Voilà qui est censé éclairer l'habitant sur le montant de cette indemnité. Et pour une meilleure information, « prière de vous renseigner et de faire vous-même le calcul... ».
C'est donc ce que nous avons fait par des recherches sur internet à l'allure d'un véritable jeu de piste.
« l'indice brut terminal de la fonction publique », nous l'avons trouvé ici : il est de 4.110,52 € en montant mensuel au 1er janvier 2026 (le montant est indiqué en page 9 du document). Antoine de TOURNEMIRE perçoit donc, pour son mandat de maire, une indemnité mensuelle de fonction de 2.195 € (53,40 % x 4.110,52 €).
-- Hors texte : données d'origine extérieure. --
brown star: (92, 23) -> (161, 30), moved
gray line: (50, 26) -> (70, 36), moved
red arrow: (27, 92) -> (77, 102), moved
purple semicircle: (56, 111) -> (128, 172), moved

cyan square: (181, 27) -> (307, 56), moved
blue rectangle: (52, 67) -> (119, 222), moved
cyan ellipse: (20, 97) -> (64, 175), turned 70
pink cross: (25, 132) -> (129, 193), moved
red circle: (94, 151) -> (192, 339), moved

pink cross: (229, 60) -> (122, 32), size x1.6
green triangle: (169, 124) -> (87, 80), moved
Mais ce n'est pas tout : le candidat TOURNEMIRE prévoyait de siéger à la CdC en cas d'élection majoritaire de sa liste (le nom des candidats, dont le sien, figurait dans le tract électoral envoyé par voie postale).
Ce qui est arrivé, avec cette conséquence qu'il en est devenu l'un des vice-présidents bénéficiaires d'une indemnité mensuelle de fonction supplémentaire (fonction qui est d'ailleurs omise sur le site municipal). Cette fois, nous n'avons pas eu à chercher ce montant car il est fourni par la CdC elle-même, dans son « Récapitulatif des indemnités » d'avril 2026. Il est de 846,35 €.
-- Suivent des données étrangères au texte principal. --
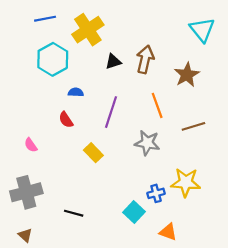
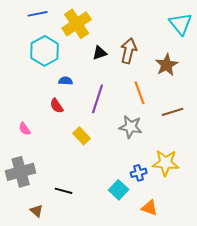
brown triangle: (25, 235) -> (37, 211), moved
Ainsi, le total des indemnités mensuelles de fonction perçues par Antoine de TOURNEMIRE s'élève à 3.041,35 € (sous réserve, bien entendu, d'autres fonctions qu'il aurait obtenues du seul fait de son élection comme maire, et dont nous n'avons pas connaissance à ce jour).
Encore deux remarques...
Le compte-rendu précise que « L'enveloppe globale annuelle du crédit indemnitaire s'élève à 160 310,76 € ». C'est donc le montant total qui peut être réparti entre tous les élus, maire compris, au titre des indemnités de fonction. Ce montant est à rapprocher des pénalités de carence que paie la commune à l'État pour l'insuffisance de logements sociaux : 153.931 € en 2025, selon le rapport d'orientations budgétaires pour 2026 de Sébastien ROUX, ex-adjoint aux finances d'Emmanuelle FAVRE (voir notre article Les bizarreries du rapport d'orientations budgétaires pour 2026, page 4).
Nous reprenons alors la conclusion de cet article en forme d'interrogation : ces 160.310 € ne seraient-ils pas mieux utilisés en paiement des pénalités de carence qu'en rémunération des élus dont la fonction, réelle ou supposée, est, en principe, gratuite ?
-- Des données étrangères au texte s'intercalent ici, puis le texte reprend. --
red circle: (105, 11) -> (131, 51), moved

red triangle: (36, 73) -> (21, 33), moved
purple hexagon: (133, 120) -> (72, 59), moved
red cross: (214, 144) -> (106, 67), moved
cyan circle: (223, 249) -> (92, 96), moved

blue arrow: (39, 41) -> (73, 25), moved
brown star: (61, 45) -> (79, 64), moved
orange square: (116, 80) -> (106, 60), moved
Dans son tract électoral, la liste de TOURNEMIRE voulait « arrêter et réévaluer les projets qui mettent en danger la situation financière de la commune » avec le souci de « Maîtriser les dépenses et assurer une gestion rigoureuse des finances ». Voter 160.310 € de crédit indemnitaire, au bénéfice essentiellement du maire et de ses adjoints, ne serait-il pas un premier coup de canif dans cette promesse de rigueur ? D'autant plus que ce crédit indemnitaire est en hausse de 25 % par rapport à celui de 2025 (voir notre article Les bizarreries du rapport d'orientations budgétaires pour 2026, page 4).